%%

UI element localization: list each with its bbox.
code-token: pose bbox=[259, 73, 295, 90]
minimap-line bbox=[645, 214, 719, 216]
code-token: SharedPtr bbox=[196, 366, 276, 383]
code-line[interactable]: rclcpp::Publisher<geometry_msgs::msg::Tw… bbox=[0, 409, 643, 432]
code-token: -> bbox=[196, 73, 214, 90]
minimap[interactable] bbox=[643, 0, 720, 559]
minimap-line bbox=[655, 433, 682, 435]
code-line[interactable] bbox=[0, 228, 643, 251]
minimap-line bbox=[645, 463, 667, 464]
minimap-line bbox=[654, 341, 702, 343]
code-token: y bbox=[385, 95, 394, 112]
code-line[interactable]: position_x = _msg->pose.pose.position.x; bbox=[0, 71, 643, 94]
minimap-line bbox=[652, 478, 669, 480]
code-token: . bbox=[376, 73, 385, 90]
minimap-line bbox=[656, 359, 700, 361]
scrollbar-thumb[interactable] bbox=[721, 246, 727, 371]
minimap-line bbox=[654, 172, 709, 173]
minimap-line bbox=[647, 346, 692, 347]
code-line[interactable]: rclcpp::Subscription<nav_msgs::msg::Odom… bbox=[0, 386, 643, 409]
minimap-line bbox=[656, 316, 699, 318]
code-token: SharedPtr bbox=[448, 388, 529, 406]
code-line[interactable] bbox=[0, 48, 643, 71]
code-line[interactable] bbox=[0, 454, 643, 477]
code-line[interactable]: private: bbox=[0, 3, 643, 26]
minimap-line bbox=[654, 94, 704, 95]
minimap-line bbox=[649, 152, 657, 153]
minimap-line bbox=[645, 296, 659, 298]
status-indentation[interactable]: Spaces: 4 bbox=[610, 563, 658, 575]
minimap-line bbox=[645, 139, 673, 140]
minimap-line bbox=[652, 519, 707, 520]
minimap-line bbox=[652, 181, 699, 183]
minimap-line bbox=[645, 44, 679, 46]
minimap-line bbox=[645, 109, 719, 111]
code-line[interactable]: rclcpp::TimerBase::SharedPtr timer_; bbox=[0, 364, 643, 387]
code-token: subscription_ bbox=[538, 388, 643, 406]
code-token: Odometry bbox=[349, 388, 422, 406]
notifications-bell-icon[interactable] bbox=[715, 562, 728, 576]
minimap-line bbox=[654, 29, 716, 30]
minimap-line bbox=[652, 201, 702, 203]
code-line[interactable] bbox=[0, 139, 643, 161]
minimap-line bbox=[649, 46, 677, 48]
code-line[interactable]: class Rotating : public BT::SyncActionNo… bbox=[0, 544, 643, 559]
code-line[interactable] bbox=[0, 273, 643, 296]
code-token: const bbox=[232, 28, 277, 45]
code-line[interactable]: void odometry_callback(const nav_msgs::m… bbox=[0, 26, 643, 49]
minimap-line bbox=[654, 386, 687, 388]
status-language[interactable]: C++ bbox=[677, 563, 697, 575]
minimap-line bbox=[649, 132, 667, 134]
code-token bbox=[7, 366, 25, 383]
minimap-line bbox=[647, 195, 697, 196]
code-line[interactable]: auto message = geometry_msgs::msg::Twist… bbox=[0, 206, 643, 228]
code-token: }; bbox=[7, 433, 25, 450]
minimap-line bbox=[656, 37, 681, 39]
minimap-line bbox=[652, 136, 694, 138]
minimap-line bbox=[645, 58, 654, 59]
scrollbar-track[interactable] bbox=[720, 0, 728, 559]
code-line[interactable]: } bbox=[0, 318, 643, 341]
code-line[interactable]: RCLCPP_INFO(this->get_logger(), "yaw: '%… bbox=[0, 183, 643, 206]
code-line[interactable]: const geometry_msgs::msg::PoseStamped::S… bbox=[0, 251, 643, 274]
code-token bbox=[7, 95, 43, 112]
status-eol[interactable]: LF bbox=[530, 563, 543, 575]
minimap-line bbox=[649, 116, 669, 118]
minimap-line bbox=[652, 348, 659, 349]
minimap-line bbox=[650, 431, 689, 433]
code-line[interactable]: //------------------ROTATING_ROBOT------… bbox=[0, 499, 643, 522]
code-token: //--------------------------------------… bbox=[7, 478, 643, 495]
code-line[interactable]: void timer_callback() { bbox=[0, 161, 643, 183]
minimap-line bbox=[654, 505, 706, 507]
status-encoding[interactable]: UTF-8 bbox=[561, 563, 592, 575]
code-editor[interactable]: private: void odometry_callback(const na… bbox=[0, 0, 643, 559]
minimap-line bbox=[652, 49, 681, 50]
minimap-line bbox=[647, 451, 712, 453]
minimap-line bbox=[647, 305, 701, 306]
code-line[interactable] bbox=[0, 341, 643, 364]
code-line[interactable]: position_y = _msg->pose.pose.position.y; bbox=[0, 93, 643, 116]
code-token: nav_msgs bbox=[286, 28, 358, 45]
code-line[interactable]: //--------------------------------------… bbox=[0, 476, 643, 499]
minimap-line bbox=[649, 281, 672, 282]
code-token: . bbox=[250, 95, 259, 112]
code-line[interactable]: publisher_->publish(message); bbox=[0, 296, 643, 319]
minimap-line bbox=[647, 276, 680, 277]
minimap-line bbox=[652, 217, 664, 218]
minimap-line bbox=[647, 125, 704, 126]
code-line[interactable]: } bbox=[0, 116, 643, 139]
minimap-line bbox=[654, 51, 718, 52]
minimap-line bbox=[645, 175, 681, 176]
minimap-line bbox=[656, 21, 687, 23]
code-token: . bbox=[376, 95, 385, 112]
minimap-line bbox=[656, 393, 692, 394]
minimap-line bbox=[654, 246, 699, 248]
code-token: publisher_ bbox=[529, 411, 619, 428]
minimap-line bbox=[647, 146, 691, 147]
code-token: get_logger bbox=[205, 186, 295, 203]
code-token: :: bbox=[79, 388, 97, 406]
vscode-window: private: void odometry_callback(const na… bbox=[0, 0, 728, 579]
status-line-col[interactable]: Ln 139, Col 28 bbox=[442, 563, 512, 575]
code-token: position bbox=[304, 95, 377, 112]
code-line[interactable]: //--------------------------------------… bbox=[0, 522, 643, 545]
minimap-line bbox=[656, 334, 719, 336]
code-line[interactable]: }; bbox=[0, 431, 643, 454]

%%

- **Requirement**
Print all of the entries again, exactly as written.

- **Output for this exercise**
UI element localization: list each with its bbox.
code-token: pose bbox=[259, 73, 295, 90]
minimap-line bbox=[645, 214, 719, 216]
code-token: SharedPtr bbox=[196, 366, 276, 383]
code-line[interactable]: rclcpp::Publisher<geometry_msgs::msg::Tw… bbox=[0, 409, 643, 432]
code-token: -> bbox=[196, 73, 214, 90]
minimap[interactable] bbox=[643, 0, 720, 559]
minimap-line bbox=[655, 433, 682, 435]
code-line[interactable] bbox=[0, 228, 643, 251]
minimap-line bbox=[645, 463, 667, 464]
minimap-line bbox=[654, 341, 702, 343]
code-token: y bbox=[385, 95, 394, 112]
code-line[interactable]: position_x = _msg->pose.pose.position.x; bbox=[0, 71, 643, 94]
minimap-line bbox=[652, 478, 669, 480]
code-token: . bbox=[376, 73, 385, 90]
minimap-line bbox=[656, 359, 700, 361]
scrollbar-thumb[interactable] bbox=[721, 246, 727, 371]
minimap-line bbox=[654, 172, 709, 173]
minimap-line bbox=[647, 346, 692, 347]
code-line[interactable]: rclcpp::Subscription<nav_msgs::msg::Odom… bbox=[0, 386, 643, 409]
minimap-line bbox=[656, 316, 699, 318]
code-token: SharedPtr bbox=[448, 388, 529, 406]
code-line[interactable] bbox=[0, 48, 643, 71]
code-line[interactable] bbox=[0, 454, 643, 477]
code-line[interactable]: private: bbox=[0, 3, 643, 26]
minimap-line bbox=[654, 94, 704, 95]
minimap-line bbox=[649, 152, 657, 153]
minimap-line bbox=[645, 296, 659, 298]
status-indentation[interactable]: Spaces: 4 bbox=[610, 563, 658, 575]
minimap-line bbox=[645, 139, 673, 140]
minimap-line bbox=[652, 519, 707, 520]
minimap-line bbox=[652, 181, 699, 183]
minimap-line bbox=[645, 44, 679, 46]
minimap-line bbox=[645, 109, 719, 111]
code-line[interactable]: rclcpp::TimerBase::SharedPtr timer_; bbox=[0, 364, 643, 387]
code-token: subscription_ bbox=[538, 388, 643, 406]
code-token: Odometry bbox=[349, 388, 422, 406]
notifications-bell-icon[interactable] bbox=[715, 562, 728, 576]
minimap-line bbox=[654, 29, 716, 30]
minimap-line bbox=[652, 201, 702, 203]
code-line[interactable] bbox=[0, 139, 643, 161]
minimap-line bbox=[649, 46, 677, 48]
code-line[interactable]: class Rotating : public BT::SyncActionNo… bbox=[0, 544, 643, 559]
code-line[interactable] bbox=[0, 273, 643, 296]
code-token: const bbox=[232, 28, 277, 45]
code-line[interactable]: void odometry_callback(const nav_msgs::m… bbox=[0, 26, 643, 49]
minimap-line bbox=[654, 386, 687, 388]
status-language[interactable]: C++ bbox=[677, 563, 697, 575]
minimap-line bbox=[649, 132, 667, 134]
code-token bbox=[7, 366, 25, 383]
minimap-line bbox=[647, 195, 697, 196]
code-line[interactable]: auto message = geometry_msgs::msg::Twist… bbox=[0, 206, 643, 228]
code-token: }; bbox=[7, 433, 25, 450]
minimap-line bbox=[656, 37, 681, 39]
minimap-line bbox=[652, 136, 694, 138]
minimap-line bbox=[645, 58, 654, 59]
scrollbar-track[interactable] bbox=[720, 0, 728, 559]
code-line[interactable]: } bbox=[0, 318, 643, 341]
code-line[interactable]: RCLCPP_INFO(this->get_logger(), "yaw: '%… bbox=[0, 183, 643, 206]
code-line[interactable]: const geometry_msgs::msg::PoseStamped::S… bbox=[0, 251, 643, 274]
code-token bbox=[7, 95, 43, 112]
status-eol[interactable]: LF bbox=[530, 563, 543, 575]
minimap-line bbox=[649, 116, 669, 118]
minimap-line bbox=[652, 348, 659, 349]
minimap-line bbox=[650, 431, 689, 433]
code-line[interactable]: //------------------ROTATING_ROBOT------… bbox=[0, 499, 643, 522]
code-token: //--------------------------------------… bbox=[7, 478, 643, 495]
code-line[interactable]: void timer_callback() { bbox=[0, 161, 643, 183]
minimap-line bbox=[654, 505, 706, 507]
status-encoding[interactable]: UTF-8 bbox=[561, 563, 592, 575]
code-editor[interactable]: private: void odometry_callback(const na… bbox=[0, 0, 643, 559]
minimap-line bbox=[652, 49, 681, 50]
minimap-line bbox=[647, 451, 712, 453]
minimap-line bbox=[647, 305, 701, 306]
code-line[interactable] bbox=[0, 341, 643, 364]
code-line[interactable]: position_y = _msg->pose.pose.position.y; bbox=[0, 93, 643, 116]
code-token: nav_msgs bbox=[286, 28, 358, 45]
code-line[interactable]: //--------------------------------------… bbox=[0, 476, 643, 499]
minimap-line bbox=[649, 281, 672, 282]
code-token: . bbox=[250, 95, 259, 112]
code-line[interactable]: publisher_->publish(message); bbox=[0, 296, 643, 319]
minimap-line bbox=[647, 276, 680, 277]
minimap-line bbox=[652, 217, 664, 218]
minimap-line bbox=[647, 125, 704, 126]
code-line[interactable]: } bbox=[0, 116, 643, 139]
minimap-line bbox=[654, 51, 718, 52]
minimap-line bbox=[645, 175, 681, 176]
minimap-line bbox=[656, 21, 687, 23]
code-token: . bbox=[376, 95, 385, 112]
minimap-line bbox=[656, 393, 692, 394]
minimap-line bbox=[654, 246, 699, 248]
code-token: publisher_ bbox=[529, 411, 619, 428]
minimap-line bbox=[647, 146, 691, 147]
code-token: get_logger bbox=[205, 186, 295, 203]
code-token: :: bbox=[79, 388, 97, 406]
vscode-window: private: void odometry_callback(const na… bbox=[0, 0, 728, 579]
status-line-col[interactable]: Ln 139, Col 28 bbox=[442, 563, 512, 575]
code-token: position bbox=[304, 95, 377, 112]
code-line[interactable]: //--------------------------------------… bbox=[0, 522, 643, 545]
minimap-line bbox=[656, 334, 719, 336]
code-line[interactable]: }; bbox=[0, 431, 643, 454]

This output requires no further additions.